Minha filha nunca saberá o que é comer um pão de queijo amaecido. Gostaria de dizer que ela perde algo com isso.
Pão de queijo: memória emotiva da infância.
Por Alexandre Kawakami*
Lembrança de minha infância era a empregada lá de casa sovando pão de queijo horas a fio. Lá em casa, a manufatura do pão de queijo era atividade que ocorria uma vez a cada duas ou três semanas. Dava muito trabalho, e a moça que trabalhava lá em casa, coitada, não era nem prestativa e nem simpática. Cansei de contar as vezes em que encontrei, como resposta aos meus pedidos pela iguaria, gritos, ameaças, gozações e até mesmo um eventual tapa. Minha mãe, que trabalhava fora e não tinha outra pessoa de confiança, dizia desencantada: tenha paciência.
Ah, mas quando ficava pronto... Era uma montanha de pão de queijo que eu e meus irmãos labutávamos para consumir toda. Lutávamos para comer o máximo que conseguíamos não só porque era bom, mas porque o que a gente não comia ia para uma caixa redonda de biscoito de lata, ou uma vasilha de sorvete Kibon. E lá ficava, porque depois de comer tanto pão de queijo, ninguém mais queria ver a coisa. E ela ia mudando, endurecendo, e o que a gente chama de pão de queijo hoje não é nada além do que a primeira fornada mais saborosa do que a gente comia.
Não, na minha lembrança de infância pão de queijo era uma massa velha, endurecida, um biscoito quase crocante se não fosse amaecido. Enchatado pelo peso de seus pares e encharcado de óleo, depois de um tempo era mais um passivo do que uma iguaria. Tentávamos assá-lo novamente, passar no fogo, mas não adiantava: pão de queijo passado é pão de queijo no passado. Fazíamos o que podíamos porque a moça que trabalhava lá em casa era categórica: só sovaria nova remessa se comêssemos o que tinha.
Um dia, a moça inventou de botar cravo no pão de queijo. Acho que passamos quase meio ano com aquela bruxaria na lata de biscoito em cima da mesa. Tinha transtorno bipolar, a moça. Quando saiu de casa, quis levar minha irmã com ela. Quase deu polícia.
Foi no Japão, anos depois, numa loja de produtos brasileiros, que me encontrei com uma massa de pão de queijo que só requeria ovos e uns cinco minutos de sova. E logo logo, inventam o pão de queijo instantâneo. Hoje, de volta ao Brasil, meu problema é decidir qual das marcas de pão de queijo congelado levo pra casa: o da marca X é muito barato; mas o da marca Y tem mais queijo; a do supermercado Z fica mais crocante.
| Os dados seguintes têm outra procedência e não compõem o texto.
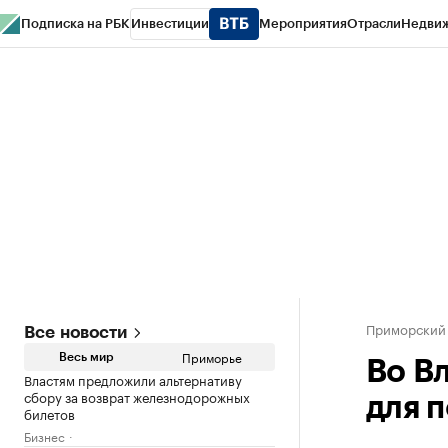
Подписка на РБК
Инвестиции
Мероприятия
Отрасли
Недви
РБК Курсы
РБК Life
Тренды
Визионеры
Национальные проекты
Горо
Газета
Спецпроекты СПб
Конференции СПб
Спецпроекты
Проверк
Приморский
Все новости
Приморье
Весь мир
Во В
Властям предложили альтернативу
сбору за возврат железнодорожных
для 
билетов
Бизнес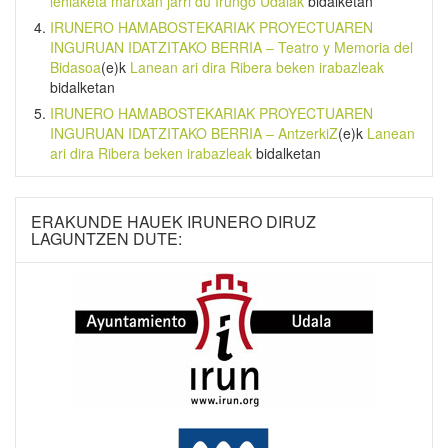
lehiaketa martxan jarri du Irungo Udalak
bidalketan
IRUNERO HAMABOSTEKARIAK PROYECTUAREN
INGURUAN IDATZITAKO BERRIA – Teatro y Memoria del
Bidasoa
(e)k
Lanean ari dira Ribera beken irabazleak
bidalketan
IRUNERO HAMABOSTEKARIAK PROYECTUAREN
INGURUAN IDATZITAKO BERRIA – AntzerkiZ
(e)k
Lanean
ari dira Ribera beken irabazleak
bidalketan
ERAKUNDE HAUEK IRUNERO DIRUZ
LAGUNTZEN DUTE: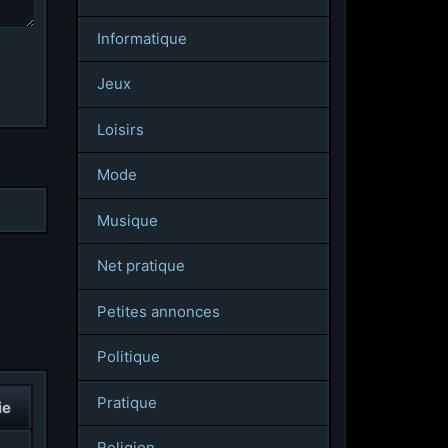
Informatique
Jeux
Loisirs
Mode
Musique
Net pratique
Petites annonces
Politique
Pratique
ie
Religion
A do supermercado W me lembra as primeiras fornadas do que comia na infância, e sempre fico na dúvida se levo.
Minha filha nunca vai saber o que é comer um pão de queijo amaecido numa lata depois de uma semana. Gostaria de dizer que ela perde algo com isso. Nesse caso, entretanto, a nostalgia é o recurso do hipócrita.
*Alexandre Kawakami é Mestre em Direito Econômico Internacional pela Universidade Nacional de Chiba, Japão. Agraciado com o Prêmio Friedrich Hayek de Ensaios da Mont Pelerin Society, em Tóquio, por pesquisa no tema Escolhas Públicas e Livre Comércio. É advogado e consultor em Finanças Corporativas.